Очнулась она от легкого прикосновения к щеке, а когда посмотрела вверх, увидела над собой родное и любимое, но очень усталое лицо.
– Тебе нужно поспать, – тихо сказала она, прижавшись щекой к его ладони.
– Посплю, – ответил он. – Почему ты не ушла в палатку?
– Ждала. Все хорошо?
– Уже да.
Вряд ли он ответил бы иначе. Однако в лагере действительно было тихо. Люди разбрелись отдыхать, а кто отдохнул, дежурили возле тех, кому еще требовалась помощь.
Мариона выпрямила спину и поморщилась – так затекло все тело. Запустила руку в волосы, стянула надоевшую косынку и нащупала на голове настоящее воронье гнездо.
– Наверное, выгляжу сейчас как одно из чудовищ? – улыбнулась она.
– Не видел никого красивее, – отозвался Эсташ.
– Может, требуется кого-то подменить? – Маришка бросила взгляд на палатку.
Защитник молча склонился, поднял ее на руки и понес к их тенту.

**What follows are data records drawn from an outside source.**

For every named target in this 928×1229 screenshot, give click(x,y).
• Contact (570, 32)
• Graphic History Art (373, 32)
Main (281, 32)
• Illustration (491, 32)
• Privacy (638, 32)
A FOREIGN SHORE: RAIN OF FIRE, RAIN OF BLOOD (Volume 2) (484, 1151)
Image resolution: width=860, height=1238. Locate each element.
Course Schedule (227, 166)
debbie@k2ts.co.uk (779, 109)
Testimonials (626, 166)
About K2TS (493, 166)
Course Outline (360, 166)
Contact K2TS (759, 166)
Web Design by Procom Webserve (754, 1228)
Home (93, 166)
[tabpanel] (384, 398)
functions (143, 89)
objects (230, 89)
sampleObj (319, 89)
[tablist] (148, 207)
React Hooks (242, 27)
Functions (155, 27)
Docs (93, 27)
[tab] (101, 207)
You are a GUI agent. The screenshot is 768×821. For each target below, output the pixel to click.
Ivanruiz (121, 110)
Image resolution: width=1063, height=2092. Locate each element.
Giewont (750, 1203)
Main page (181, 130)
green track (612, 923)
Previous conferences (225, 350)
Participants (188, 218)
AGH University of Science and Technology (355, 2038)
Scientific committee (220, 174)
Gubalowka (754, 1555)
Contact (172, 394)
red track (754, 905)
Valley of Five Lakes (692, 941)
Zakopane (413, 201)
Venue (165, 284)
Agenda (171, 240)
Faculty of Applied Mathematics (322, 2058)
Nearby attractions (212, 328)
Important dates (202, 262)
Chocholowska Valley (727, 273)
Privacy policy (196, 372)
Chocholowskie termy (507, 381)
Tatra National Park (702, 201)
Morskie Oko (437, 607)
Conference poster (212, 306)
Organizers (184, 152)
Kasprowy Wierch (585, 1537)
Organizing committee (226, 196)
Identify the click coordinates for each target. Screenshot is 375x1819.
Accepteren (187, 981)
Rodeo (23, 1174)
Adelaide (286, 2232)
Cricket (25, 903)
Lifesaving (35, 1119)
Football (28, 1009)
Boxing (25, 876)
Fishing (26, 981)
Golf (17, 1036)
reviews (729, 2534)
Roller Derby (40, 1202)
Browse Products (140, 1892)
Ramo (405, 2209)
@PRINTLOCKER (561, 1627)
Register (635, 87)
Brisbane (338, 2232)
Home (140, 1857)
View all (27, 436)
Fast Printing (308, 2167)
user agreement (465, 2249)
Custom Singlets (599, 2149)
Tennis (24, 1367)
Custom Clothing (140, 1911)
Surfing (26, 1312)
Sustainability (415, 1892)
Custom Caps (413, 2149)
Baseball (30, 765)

Осталось только прижаться головой к его груди и наконец-то перевести дух.
– Ты повредила ауру, – негромко произнес он, чуть касаясь губами волос. И Маришка застыла, понимая, что сейчас, едва он вглядится в нее внимательнее, то узнает еще что-то. А ведь она не сказала. У нее даже не было времени, многим требовалась помощь тогда.
– Я улечу домой, – быстро проговорила она, – вместе с Арриеном.
Защитник вдруг споткнулся. Это было очень неправильно, чтобы защитник с его идеальной реакцией вдруг споткнулся.
Он опустил голову. Маришка чувствовала, как от теплого дыхания шевелятся волоски на висках. И тут же поняла, что он делает. Призывает собственный дар, тщательно сканируя ее тело, и затаилась. Крепче прижавшись лицом к его груди, она выждала несколько секунд, прежде чем решиться и взглянуть в глаза Эсташа.
– Я сама не знала сперва и… – замолчала, пытаясь придумать, какие еще слова можно подобрать, но Эсташу и не требовались никакие слова.
Он зажмурился на миг, чуть запрокинул голову, словно пытаясь глотнуть больше воздуха, и прижал ее еще крепче и в сотню раз бережней.
– Мы полетим вместе.
Состязаться с ловкими, пронырливыми мальчишками, что кидались на помощь к хозяйкам и служанкам, приходящим на рынок, у меня попросту не выходило. Они были юркие, бойкие и любого чужака могли отвадить от вожделенной добычи, за которую наградой падали мелкие монетки. Я тоже смотрела на эти блестящие кругляши и сглатывала от голода, представляя, что на них можно купить хотя бы черствую булочку.
Если наняться помощницей совершенно не светило, то заработать подаянием было еще сложнее. Калеки и нищие, обитавшие здесь же, волком смотрели на ободранную конкурентку. Таким проще избавиться от тебя незаметно и отволочь куда-нибудь на пустырь, чтобы больше не отбирала у тружеников их кровно заработанные гроши. И воровать я, конечно же, не рисковала. Не только потому, что еще не дошла до той степени отчаяния, но и из-за боязни местных законов. А если у них за воровство руку отрубают? Слышала, раньше так и было. Не уверена, в какой именно стране, однако проверять не рисковала. А что попадусь, тут сомневаться не приходилось. У меня подобных способностей и в детстве не было, когда многие приютские уже учились зарабатывать всевозможными способами, и редко честными. Однако голод всегда был отличным подспорьем для работы мысли. На сытый желудок мозг так четко не соображал.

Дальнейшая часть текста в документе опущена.